Indeed, chip designers could hold the key to making IoT security more affordable: If security features can be integrated as much as possible into the hardware that should reduce the amount of work that needs to be done by software, helping to minimise the power and cost overhead.

Telcos play the security card

At the other end of the value chain, AT&T and other leading telcos are highlighting the security advantages of using cellular networks in licensed spectrum to connect IoT devices.  They point to the benefits of having a SIM card authenticate the device on the network, such as being able to remotely bar devices, where necessary.  Without a secure link, IoT applications may be more vulnerable to attacks, such as spoofing, where a fraudulent end device injects false data into the network or a fraudulent access point hijacks the data captured by a device.

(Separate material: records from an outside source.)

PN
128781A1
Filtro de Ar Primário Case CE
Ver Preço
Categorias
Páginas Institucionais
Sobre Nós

But embedding a SIM card in each connected device has power and cost implications. For some applications, authentication may have to be carried out by a local gateway connected to a power supply, rather than at an individual device level. In a recent report positioning the “mobile IoT” as the “trusted IoT”, the trade group the GSMA outlined the various options: “Mobile operators can use very compact removable or embedded SIM cards, either in individual modules or in gateways, to securely provision and store device identity and credentials, and to authenticate devices connecting to the network and ensure they are legitimate.” Some carriers also hope that enterprises will pay for data analytics services designed to spot unusual patterns of behaviour on their networks that can indicate a problem or a security threat.

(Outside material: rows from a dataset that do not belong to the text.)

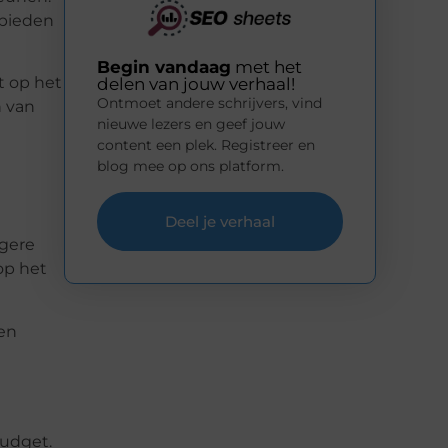
 bieden
Begin vandaag
met het
t op het
delen van jouw verhaal!
Ontmoet andere schrijvers, vind
n van
nieuwe lezers en geef jouw
content een plek. Registreer en
blog mee op ons platform.
Deel je verhaal
ogere
op het
en
udget.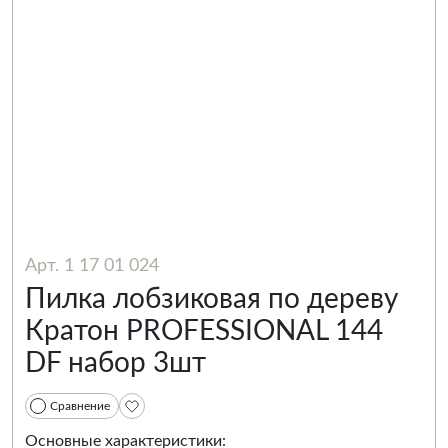
Арт. 1 17 01 024
Пилка лобзиковая по дереву
Кратон PROFESSIONAL 144
DF набор 3шт
Сравнение
Основные характеристики: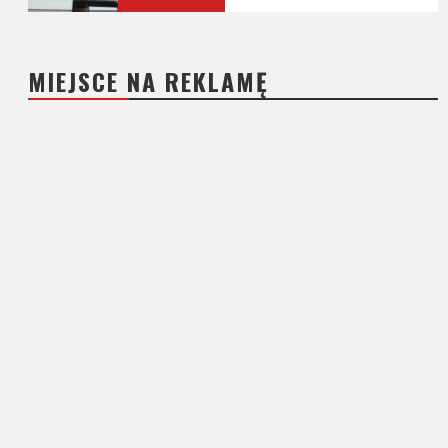
MIEJSCE NA REKLAMĘ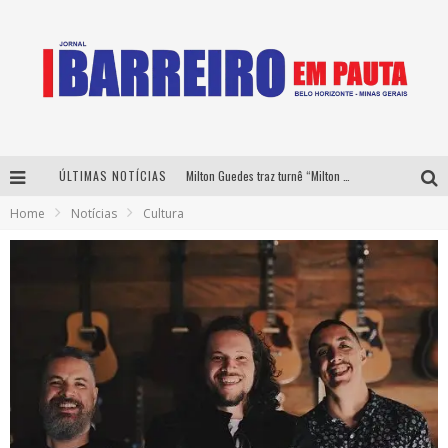
Milton Guedes traz turnê “Milton Canta Lulu” a Belo Horizonte
ÚLTIMAS NOTÍCIAS
Home
Notícias
Cultura
Péricles é confirmado na turnê “Bem Black” de Thiaguinho em Belo Horizonte
É neste sábado: Marcelinho de Lima e Trio Virgulino agitam o Forró do Givanildo em Pedro Leopoldo
Yan traz a turnê nacional do PagodYANdo para Belo Horizonte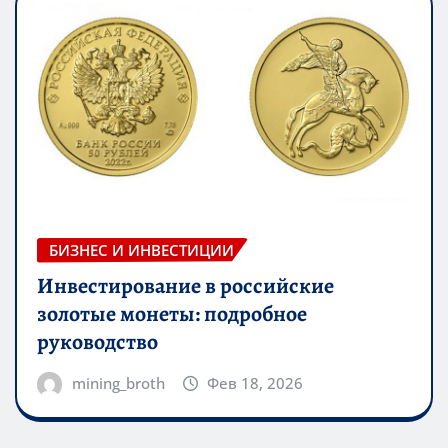
БИЗНЕС И ИНВЕСТИЦИИ
Инвестирование в российские
золотые монеты: подробное
руководство
mining_broth
Фев 18, 2026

Although real-time data analytics, together with the ongoing integration of security features into hardware, should help to lower the cost of internet of things security, they won’t provide a panacea. Some sensitive IoT applications, such as solutions that automate the control of city infrastructure or factories, will require multiple layers of security involving cryptography and regular bursts of data traffic. Those requirements could be difficult to meet given the energy, bandwidth, processing power and memory constraints within a typical LPWA device. In other words, enterprises need to be aware that the price of a decade-long battery life may be greater vulnerability.